On January 1st, 2005, I had a sort of personal awakening. Many changes were being thrust upon me, and I had to make some bold decisions. Well, actually, I had just one decision, and that was to stop waiting for someone else to make my dream come true, and finally start being– however ignorant I may have been on the subject– that which I always wanted to be. And that was, an author and speaker.
Since that day, it has been an up and down ride. On the ups, I had premieres of my orchestral kid shows in Sweden, Australia, Guam, and The Bahamas. And I’ve managed to publish three books which people seem to like. That’s not bad.
But this has also been a journey that has had its share of downsides. When you get off the industrial salary system, your income arrives in “lumps.” And every once in while I have found myself in what can perhaps be called a “dire” situation, of wondering just exactly how I am going to manage to pay the bills. And typically, when that question comes up and there is no obvious answer to it, I have often felt this horrific wave of terror washing over my body and spirit.

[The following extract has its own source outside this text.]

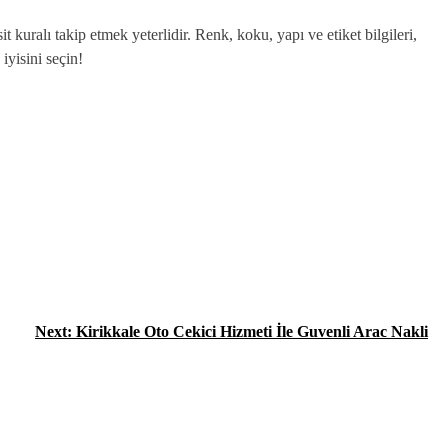
t kuralı takip etmek yeterlidir. Renk, koku, yapı ve etiket bilgileri,
iyisini seçin!
Next:
Kirikkale Oto Cekici Hizmeti İle Guvenli Arac Nakli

Fear can be a great motivator, but since I am already working at full tilt, and doing everything I can possibly think of to make my life happen, this fear surge adds no extra performance/ output advantage. It just sucks energy out of me. So I got to wondering if I could manage this better. Since all my “life management” training to date has been horrible, I figured I could do no worse.

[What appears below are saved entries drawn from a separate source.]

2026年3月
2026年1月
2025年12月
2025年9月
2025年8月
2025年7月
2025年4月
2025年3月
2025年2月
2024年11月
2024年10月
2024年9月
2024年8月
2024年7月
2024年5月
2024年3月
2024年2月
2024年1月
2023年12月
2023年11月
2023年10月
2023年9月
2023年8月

It dawned on me today that even though I have had these moments of terror on numerous occasions, the vision of the “worst case scenario” that brings it on has never once materialized. Something unexpected has always happened to stave off disaster. I could tell you amazing stories of this happening in the past, sometimes in the form of what I can only describe as divine intervention.
So I have come to realize that when I get in those positions where I can’t see a solution to a life/ budget problem right now, this does not mean that the solution does not exist. It just means that I cannot see it. And let’s face it, there are a LOT of solutions to a LOT of problems that so far NO ONE has been able to see. So there is no shame in not seeing all the answers right this minute. And I must retrain my mind to accept that.
Next, I am starting to think that these panic attacks have three causes.
One is training and tradition. Telling people to be afraid of the unknown it is a handy way of motivating people to do unpleasant work. They will much more readily accept a lesser station in life if you can get them to always focus on the limited (and seemingly more important) goal of avoiding worse circumstances. So anyone in upper management is always motivated to emphasize the infinite dire consequences of not following their orders.
Next is the misuse of the properties of fear itself. Fear is designed to either accelerate or slow down all other emotions. If I am trying to somehow stop the imagined negative energies from coming any closer by “playing possum” and freezing all my emotional energy, well, that will also serve to freeze my positive emotional energies– those that are hard at work right now drawing the distant unseen solution towards me.
Third, I used to think that my anxiety attacks were a natural reflexive response to external forces and they were beyond my control, but now I am starting to think that my fear is actually a strategy. I may, out of habit and training, be choosing to induce the fear myself as a means, however lousy it may be, of solving the problem. For example, “here, I am making myself feel really terrible by filling myself with feelings of sorrow/horror, so you needn’t hurt me any further.” This is best fix that a six year old can come up with. I think I can do better now.
In the “poor kid” school I attended, I was relentlessly taught to be terrorized when solutions are not obvious, even in such minor problems as homework not done. This usually drove me to a quick fix of someone else’s high price solution. But I see now, inducing that feeling of horror in hopes of it yielding some fix to the problem is just a lousy management technique in general.
Let’s choose to stay calm and work the problem. Fear an anxiety are not going to make me smarter, luckier, or more attractive. As a solution, it’s a lousy choice.